Sunday, July 30, 2006

Whatever Happened to the Last Hour of Trading?

What does it mean when traders are buying or selling stocks in the last hour of the day? Some have suggested that this might be a "smart money" indicator, in that institutions that want to position themselves for anticipated moves will do so prior to the close to take advantage of overseas strength or weakness. Another way to view trading in the last hour is as a sentiment gauge. Heavy buying (selling) in the last hour means that bulls (bears) are so convinced of their positions that they're not willing to wait until the next day's open to place their orders.

Yet another view is that buying/selling in the last hour reflects risk-taking (willingness to assume overnight risk), while avoidance of buying/selling reflects risk aversion.

Whatever the explanation, we can see that a cumulative index of price changes in the Dow over the last hour of trading has failed to keep up with the Dow's price advance since the end of 2004. Early in the bull market, traders were buying during the last hour. Since 2005, this has not been the case. Even on Friday and over the past two weeks, when we had a nice pop in the Dow, there was no push to buy in the last hour.

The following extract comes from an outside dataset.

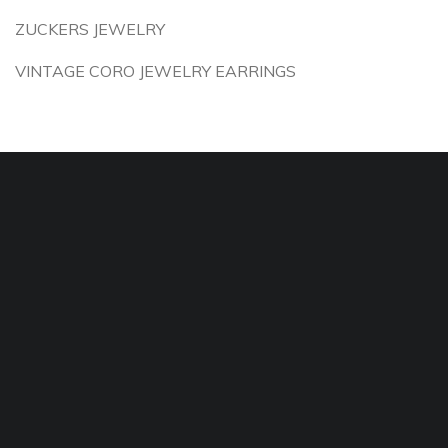
ZUCKERS JEWELRY
VINTAGE CORO JEWELRY EARRINGS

Is smart money avoiding the market? Is sentiment bearish? Are traders behaving in a risk-averse fashion? Perhaps all the above. What we can see for certain is that willingness to step up and buy in the last hour has essentially vanished from this market.

5 comments:

Zentrader said...

I have noticed over the past month, a large sell off on Friday,s in the last hour of trading on the Nasdaq.The exception was Fri/28/06

Brett Steenbarger, Ph.D. said...

Excellent observation, Zentrader; thanks for the note. A selloff late on Fridays would suggest an unwillingness to assume risk by holding over the weekends. Conversely, buying late on Fridays might suggest the opposite. Interesting area for further investigation.

Brett

YanivBA said...

Thanks, this was a very interesting post. It should be also interesting to see if the same pattern holds regardless of the selection of the time to the close. Does the return of the minute to the close, adjusted for the different standard deviation, look the same as the 10 minute to the close and the same as the 30 minutes to the close?

I think the last hour has a strong economical justification to be more efficient then the preceding hours because of the decrease in liquidity associated with the close. If we measure the R square of every hour in the day to the return of the next day does the last hour have more predictive power than the rest?

The chart you presented should in theory prove as a good long term indicator. How long back can you trace this indicator? Can you show a few more charts for the preceding years? Can you post the raw data?

And last and most important, is there anywhere this indicator can be tracked on a weekly basis?

YanivBA.

Brett Steenbarger, Ph.D. said...

Hello YanivBA,

You make excellent points, and I do think this last hour issue is worthy of further research and refinement--particularly your idea of tracking late buying/selling and its relationship to trading early the next day.

I may in the future post more on this topic. A good source for intraday data that would help you investigate this issue is Tick Data (www.tickdata.com). I don't know of any source that updates a cumulative index of last hour trading on a weekly basis, although that wouldn't be so hard to do once you had the data.

Thanks for your post--

Brett

Sheanon said...

i'm not 100% sure, but I heard that company buybacks are allowed up until 3:30pm EST. So with this thinking stock prices are propped up by institutions buying back stock. When this support drops out, maybe traders who have identified this trend are coming in to sell the stock at this point.